I did kind of wonder what I was getting into. When I was a kid growing up in Alaska, my mother said that bears were cantankerous animals that would just as soon eat you as look at you. Stay away from bears, she said. Okay, Mom, I said, and I did, too.
Now here I was, sitting down so I couldn’t run, in hipboots so I couldn’t run very fast anyway, armed only with a camera. It didn’t help that one bear tracked us from the skiff to where we would sit. He was a young bear, Gary said recently booted out by his mother, and he looked skinny. And hungry.
Another sow with two three-year old cubs could be seen far up the curving beach, steadily approaching. A boar was napping, a mountain of fat and fur sprawling on the sand. Others fished the creek, rearing up on their hind legs and splashing down hard on their front legs, startling the fish into moving so they could see them and catch them. And eat them.

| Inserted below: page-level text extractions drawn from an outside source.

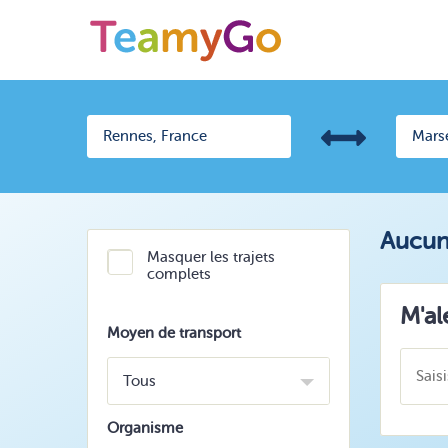
Aucun 
Masquer les trajets
complets
M'al
Moyen de transport
Tous
Organisme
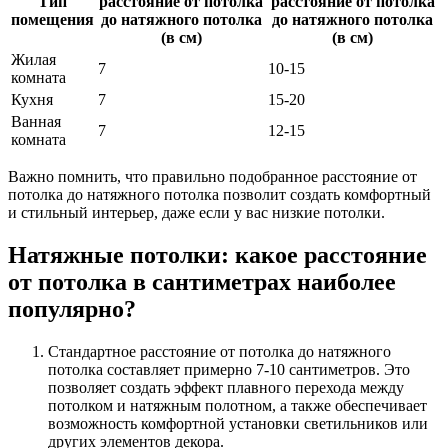
Тип
расстояние от потолка
расстояние от потолка
помещения
до натяжного потолка
до натяжного потолка
(в см)
(в см)
Жилая
7
10-15
комната
Кухня
7
15-20
Ванная
7
12-15
комната
Важно помнить, что правильно подобранное расстояние от
потолка до натяжного потолка позволит создать комфортный
и стильный интерьер, даже если у вас низкие потолки.
Натяжные потолки: какое расстояние
от потолка в сантиметрах наиболее
популярно?
Стандартное расстояние от потолка до натяжного
потолка составляет примерно 7-10 сантиметров. Это
позволяет создать эффект плавного перехода между
потолком и натяжным полотном, а также обеспечивает
возможность комфортной установки светильников или
других элементов декора.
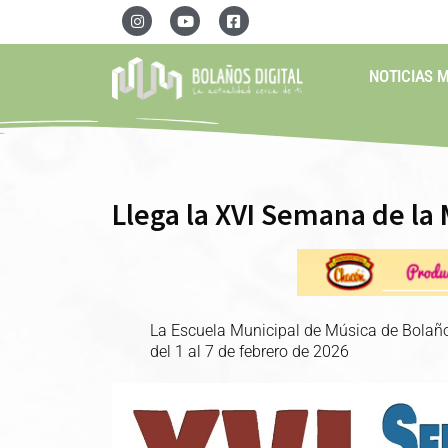
NOTICIAS 
Llega la XVI Semana de la 
La Escuela Municipal de Música de Bolaños
del 1 al 7 de febrero de 2026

Goldie, the bear who had followed us up the beach, was a pitiful fisher. He chased after everything, never caught anything, the salmon simply snapped their tails in scorn. The collared bear, on the other hand, was so obliging as to catch and eat a fish right in front of us; she ripped that fish apart like it was Kleenex, there were salmon eggs flying everywhere. The seagulls, hovering hopefully nearby, were pleased.

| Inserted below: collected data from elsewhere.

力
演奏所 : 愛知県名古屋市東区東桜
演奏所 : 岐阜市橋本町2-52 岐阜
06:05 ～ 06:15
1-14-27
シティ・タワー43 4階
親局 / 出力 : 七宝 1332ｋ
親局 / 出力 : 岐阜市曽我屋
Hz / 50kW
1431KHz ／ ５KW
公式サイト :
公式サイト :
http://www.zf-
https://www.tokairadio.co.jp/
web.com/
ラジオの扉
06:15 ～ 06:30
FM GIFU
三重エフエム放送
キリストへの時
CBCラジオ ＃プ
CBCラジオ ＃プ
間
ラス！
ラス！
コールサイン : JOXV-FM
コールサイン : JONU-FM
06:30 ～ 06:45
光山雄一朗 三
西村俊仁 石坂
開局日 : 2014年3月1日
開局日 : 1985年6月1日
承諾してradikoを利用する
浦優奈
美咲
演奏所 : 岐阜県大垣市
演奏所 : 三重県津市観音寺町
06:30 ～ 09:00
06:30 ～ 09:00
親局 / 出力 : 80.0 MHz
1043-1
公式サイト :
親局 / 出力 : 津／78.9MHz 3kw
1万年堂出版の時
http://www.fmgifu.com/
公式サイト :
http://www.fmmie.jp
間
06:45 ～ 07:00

The bears had a routine, a path they walked regularly, up the creek in front of us and down the dry creekbed in back of us. Sometimes we were surrounded by bears, few of which I am relieved to report paid us much mind. “If you’re in the same place at the same time every day, acting the same way,” Gary said, “pretty soon you’re part of the scenery.”

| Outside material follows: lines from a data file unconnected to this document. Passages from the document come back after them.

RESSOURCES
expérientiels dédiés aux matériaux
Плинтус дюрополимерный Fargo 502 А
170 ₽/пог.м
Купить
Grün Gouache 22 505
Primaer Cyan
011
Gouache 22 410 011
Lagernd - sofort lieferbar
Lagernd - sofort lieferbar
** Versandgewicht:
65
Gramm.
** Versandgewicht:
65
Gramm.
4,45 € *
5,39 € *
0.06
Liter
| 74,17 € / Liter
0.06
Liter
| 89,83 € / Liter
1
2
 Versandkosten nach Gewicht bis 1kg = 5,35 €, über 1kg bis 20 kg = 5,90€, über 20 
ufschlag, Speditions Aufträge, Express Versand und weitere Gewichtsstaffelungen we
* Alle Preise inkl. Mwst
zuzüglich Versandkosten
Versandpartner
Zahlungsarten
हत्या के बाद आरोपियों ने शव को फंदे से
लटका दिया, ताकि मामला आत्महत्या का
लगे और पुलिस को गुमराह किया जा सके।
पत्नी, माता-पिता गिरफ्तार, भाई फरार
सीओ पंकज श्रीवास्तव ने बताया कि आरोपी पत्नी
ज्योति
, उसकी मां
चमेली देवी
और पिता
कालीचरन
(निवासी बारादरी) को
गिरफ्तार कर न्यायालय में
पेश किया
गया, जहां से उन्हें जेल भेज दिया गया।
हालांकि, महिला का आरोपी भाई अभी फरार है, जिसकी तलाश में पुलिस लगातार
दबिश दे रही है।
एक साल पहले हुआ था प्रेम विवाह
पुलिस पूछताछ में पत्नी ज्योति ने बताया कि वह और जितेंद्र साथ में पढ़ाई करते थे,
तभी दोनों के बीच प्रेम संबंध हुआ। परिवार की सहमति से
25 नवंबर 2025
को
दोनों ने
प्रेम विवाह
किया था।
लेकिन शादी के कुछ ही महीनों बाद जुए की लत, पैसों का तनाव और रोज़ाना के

Of course he also told stories about boars tearing into cubs the moment a sow’s back was turned. “Why do they do that?” someone asked. Gary replied, a thoughtful crease in his brow, “Well, you know, I think the boars just think the cubs taste good.”
Right.
There were eight bears converging on the creek mouth as we left. It was an experience like no other I have ever had, and I wouldn’t have missed it for anything, but I wasn’t sorry to go. Lessons learned young are the ones that stick. Stay away from bears, Mom said.
Okay, Mom.


3 Comments
Having worked a summer at the Denali Park Hotel, I had the pleasure of seeing photos taken by a young waiter who enjoyed one of Gary Porter’s tours. I’ve even recently incented a friend and his bride to book a trip with them.
My husband and I spent two nights at Halo Bay Resort that same September (2001) with the same wornderful results you mention here. On our next visit we will take advantage of one of Gary’s flights, however, and at sometime hope to get to one of your book signings.
Dana, I was glad that I met you at the book showing in Thousand Oaks.
I still think about your dad, I didn’t have the chance to spend a lot of time, but, spent some time on the hunts with Gary, John Porter and your Dad.
Enjoy your books, brings me back to Alaska. Hope my wife (Judy)
and I will get to visit. Gary said
he would get us out on a bear trip.
And you will love it, Roger, Gary knows how to find bears, and he’s a hoot to go anywhere with.
Nice to have met you, too! It’s always fun running into people who knew Dad.